To turn a profit, ASM and RPM need to be as close as possible; in English, that means the airlines want their seats filled — at least enough for the so-called passenger load factor (how many revenue tushes end up in available seats) to rise above a breakeven point. And that’s precisely why your center seat on a packed 737 you’re flying to Grandma’s house makes the airline far happier than you are.

In the weakening travel market over the past year, ASM has shrunk 6 percent and RPM is down 3 percent — meaning fewer flights and slightly fewer passengers, a trend that reflects industry efforts to fill seats. But then, the average yield a year ago was 12.42 cents, nearly a penny more for every passenger for each mile they flew.

The shrinking revenue base means more seats must be full to hit the breakeven, which brings us back to the United-Southwest comparison: A recent Southwest breakeven was 59.3 percent (and its planes were 69.8 percent full) while United’s breakeven was a staggering 90.3 percent; though UAL filled nearly three of every four seats on every flight, its bar for profit was set unrealistically high.

Industry executives like to cite former American Airlines chief Bob Crandall, who once apocryphally offered that the best way to make a small fortune in flying was to start out with a big one. Indeed, economic realities provide razor-thin operating margins even in good times.

Airlines’ internal financial workings are as mysterious as their meal recipes, but based on recent expense data and passenger loads, an average cost to fly a 1,000-mile route on a 737-700 might hover around $14,000 for the major carriers — or about $120 for each paying passenger. (For ever-thrifty Southwest, the cost was around $10,000 per flight, or $102 per passenger.) The average 1,000-mile airfare this month was $118.46, according to the Air Transport Association.

The expectations game
The key to survival, then, is an economic limbo dance that allows the carriers to keep seats as full as possible while driving costs as low as they’ll go — while knowing too much pressure on either end brings the risk of losing customers and scuttling your business. At this point, travelers are discovering that real, qualitative differences in service are ever harder to find on the shorter-haul flights that make up most domestic air traffic.

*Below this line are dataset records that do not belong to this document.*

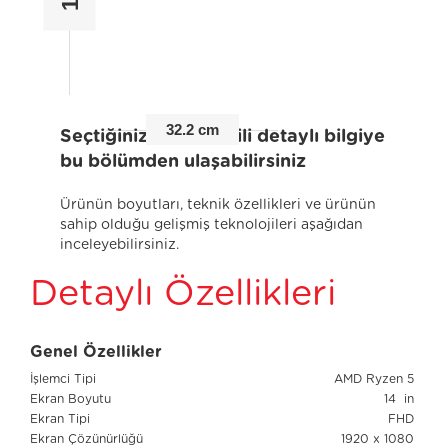
32.2 cm
Seçtiğiniz ürünle ilgili detaylı bilgiye
bu bölümden ulaşabilirsiniz
Ürünün boyutları, teknik özellikleri ve ürünün
sahip olduğu gelişmiş teknolojileri aşağıdan
inceleyebilirsiniz.
Detaylı Özellikleri
Genel Özellikler
İşlemci Tipi
AMD Ryzen 5
Ekran Boyutu
14 in
Ekran Tipi
FHD
Ekran Çözünürlüğü
1920 x 1080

“When you start looking at the comparison ... what’s the difference between Southwest and USAir? Well, it’s a reserved seat, mainly,” says Clinton Oster, an Indiana University economist who has studied airline pricing for the Department of Transportation. “If I’m only on the airplane for an hour, hour-and-a-half, how much difference can it make?”

That sort of reality check is spreading across the traveling public. If anything, the major carriers may have disadvantaged themselves over the years by offering full-service flights while at the same time driving down their prices in a searingly competitive market. The net result was a customer base of pleasure flyers who thought they might get something for nothing.

“When you have a first-class cabin and when you have perks for people who pay higher fares for that,” says one airline pricing analyst, “even the people who pay $99 say, ‘I want that.’”

The majors now could take a page from that 1939 business plan: the need to educate customers on what to expect. That will be crucial for a major carrier like United as it resurrects its West Coast shuttle service in a low-fare format.

If anything will help, it’s that even premium travelers have begun to flirt with low-cost options, and low-cost airlines have won at the expectations game, educating customers beforehand so they’re happy when they deplane.

“We haven’t heard a squawk,” says Stephen Smith, president of Air Canada’s low-fare Zip subsidiary. “They understand that when you pay those fares you get that kind of service.”

But in looking for that great deal, it’s worth noting that air travel now is more of a bargain than ever.

“We used to joke around that if you could save people five dollars, you could strap them to the wing,” says Jonathan Ornstein, CEO of regional operator Mesa Air. “I have these old timetables from United from the ’30s. What could you pay less for today than you could 70 years ago?”